The team competed in the Louisville League meet on February 3rd. They finished 4th at the meet which put them in 5th for the league and 3rd in the state as they go into state competition on February 17th.

This year’s team consists of team members: Caleb Hamilton, Charlotte Klinepeter, Tiffany Perry, Skyler Waugh, Noah Wright, and Jeremiah Young.

“Our team is still a rookie team, but we have expanded this year to include middle school students to try to garner interest and build this program,” Brown said. “We have a community mentor, Brennan Plummer, from Marathon this season. Mr. Plummer is a Raceland alumnus.

When asked why he wanted to be a mentor Plummer stated, “When I first saw that Raceland-Worthington had a robotics team I was jealous. I wish they had something like that when I was in school.” After learning more about the program Brennan became a mentor. “After seeing Mrs. Brown’s passion for the program and the potential it had to students I wanted to be part of the team as their mentor.”

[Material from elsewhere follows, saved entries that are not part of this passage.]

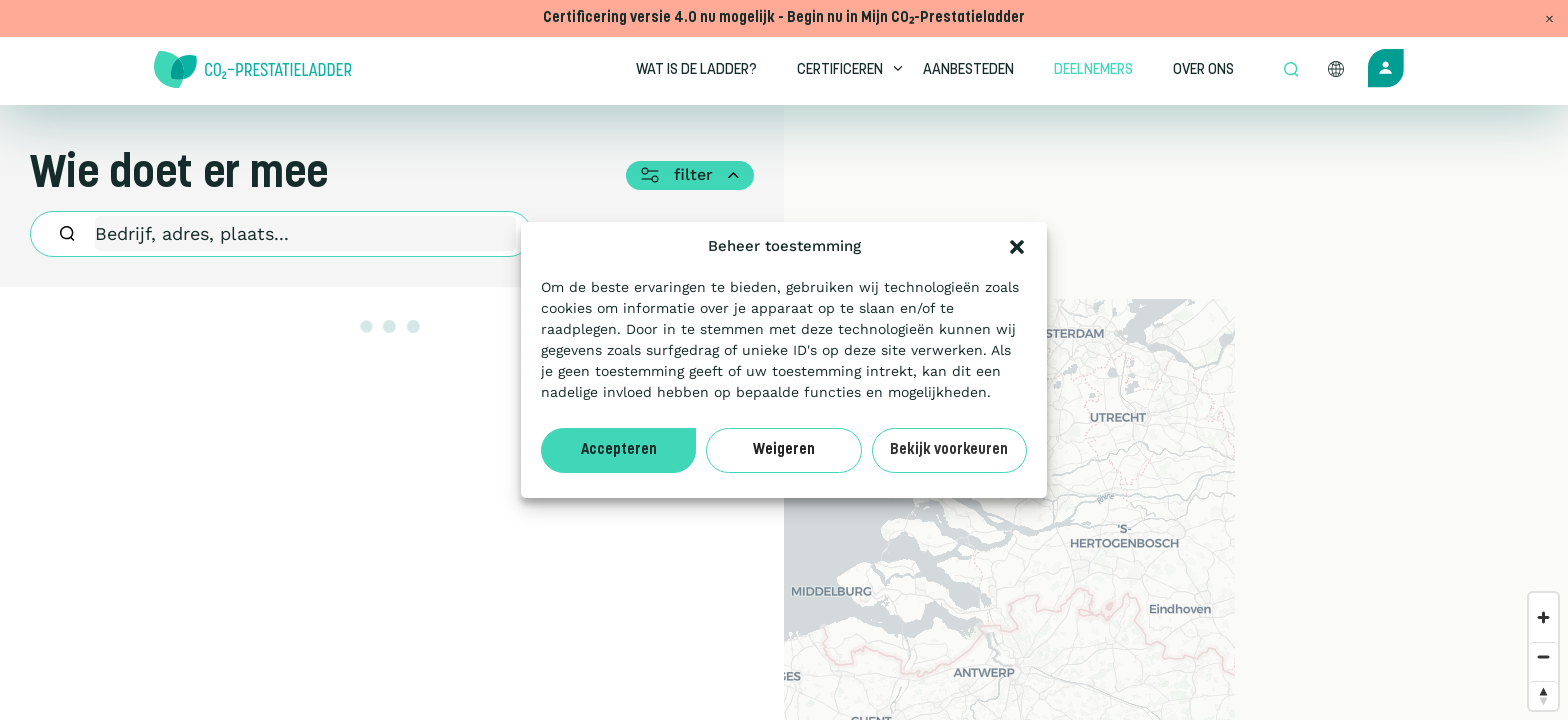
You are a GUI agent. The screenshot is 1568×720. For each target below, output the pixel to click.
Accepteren (619, 450)
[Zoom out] (1543, 656)
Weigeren (784, 450)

The competitions are quite intense and require a lot of planning and on the spot thinking according the Plummer’s description. “The teams show up and have to set up the pit area, then get the robot inspections done. Teams compete in alliances. Two robots work together to get the highest score in a 2.5-minute match. Those alliances change each match. The team that you are trying to beat may be your ally next round. It encourages finding strengths of each team. Plus, you have to be a good winner and sore loser, you never know who you will have to work with. The team will usually have 4 matches during a meet. Students have to do repairs, plan battery charging, and swap roles. There is a Driver Coach, Driver, and Human Participant in each match. Those roles can change student assignments based on skill and interest. The meets are very quick paced.”

Coaches for the team are Kristina Brown and Mary Johnson. This is Mrs. Brown’s 6th season participating in FIRST. During the two previous seasons, her team has been part of the winning alliance at the state competition.

With the final state competition on the horizon, the Raceland Rambotics team will continue perfecting their robot and its functionality in order to advance to Houston. Good luck to the Raceland Rambotics team!